De la Carta a Diogneto
(Cap. 8, 5–9, 6: Funk 1, 325-327)
Nadie jamás ha visto ni ha conocido a Dios, pero él ha querido manifestarse a sí mismo. Se manifestó a través de la fe, que es la única a la que se le concede ver a Dios. Porque Dios, Señor y Creador de todas las cosas, que todo lo hizo y todo lo dispuso con orden, no sólo amó a los hombres, sino que también fue paciente con ellos. Siempre lo fue, lo es y lo será: bueno, benigno, exento de toda ira, veraz; más aún: él es el único bueno. Después de haber concebido un designio grande e inefable se lo comunicó a su único Hijo.
Mientras mantenía oculto su sabio designio y lo reservaba para sí, parecía abandonarnos y olvidarse de nosotros. Pero, cuando lo reveló por medio de su amado Hijo y manifestó lo que había establecido desde el principio, nos dio juntamente todas las cosas: participar de sus beneficios y ver y comprender sus designios. ¿Quién de nosotros hubiera esperado jamás tanta generosidad?
Dios, que todo lo había dispuesto junto con su Hijo, permitió que hasta el tiempo anterior a la venida del Salvador viviéramos desviados del camino recto, atraídos por los deleites y concupiscencias, y nos dejáramos arrastrar por nuestros impulsos desordenados. No porque se complaciera en nuestros pecados, sino que los toleraba. Ni es tampoco que Dios aprobara aquel tiempo de iniquidad, sino que estaba preparando el tiempo actual de justicia, a fin de que, convictos en aquel tiempo de que por nuestras propias obras éramos indignos de la vida, fuéramos hechos dignos de ella por la bondad de Dios, reconociendo así que por nosotros mismos no podíamos entrar en el reino de los cielos, pero que esto se nos concedía como un don de Dios.

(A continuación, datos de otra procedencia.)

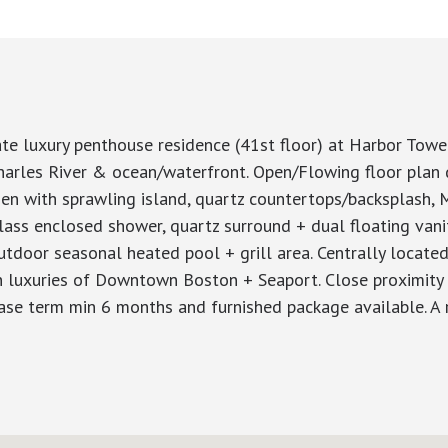
e luxury penthouse residence (41st floor) at Harbor Tower
arles River & ocean/waterfront. Open/Flowing floor plan d
hen with sprawling island, quartz countertops/backsplash, 
lass enclosed shower, quartz surround + dual floating vanit
outdoor seasonal heated pool + grill area. Centrally locate
 luxuries of Downtown Boston + Seaport. Close proximity 
lease term min 6 months and furnished package available. A r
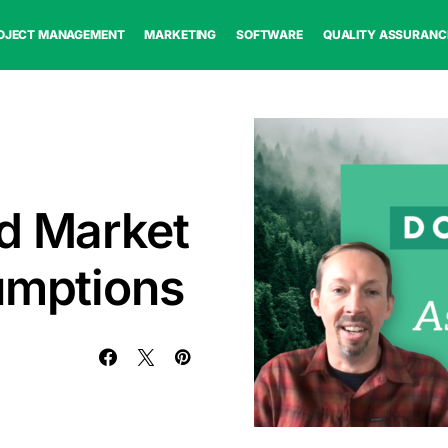
OJECT MANAGEMENT
MARKETING
SOFTWARE
QUALITY ASSURANC
d Market
umptions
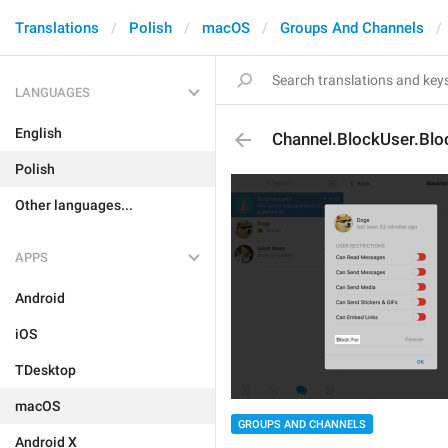
Translations
Polish
macOS
Groups And Channels
LANGUAGES
English
Channel.BlockUser.Blo
Polish
Other languages...
APPS
Android
iOS
TDesktop
macOS
GROUPS AND CHANNELS
Android X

Pues cuando nuestra maldad había colmado la medida y se hizo plenamente manifiesto que por ella merecíamos el castigo y la muerte, llegó en cambio el tiempo establecido por Dios para manifestar su bondad y su poder -¡oh inmenso amor de Dios a los hombres!- y no nos odió ni nos rechazó ni se vengó de nuestras ofensas, sino que nos soportó con magnanimidad y paciencia, apiadándose de nosotros y cargando él mismo con nuestros pecados. Nos dio a su propio Hijo como precio de nuestra redención: entregó al que es santo para redimir a los impíos, al inocente por los malos, al justo por los injustos, al incorruptible por los corruptibles, al inmortal por los mortales. Y ¿qué otra cosa hubiera podido encubrir nuestros pecados sino su justicia? Nosotros que somos impíos y malos, ¿en quién hubiéramos podido ser justificados sino únicamente en el Hijo de Dios?
¡Oh admirable intercambio, mediación incomprensible, beneficios inesperados: que la impiedad de muchos sea encubierta por un solo justo y que la justicia de un solo hombre justifique a tantos impíos!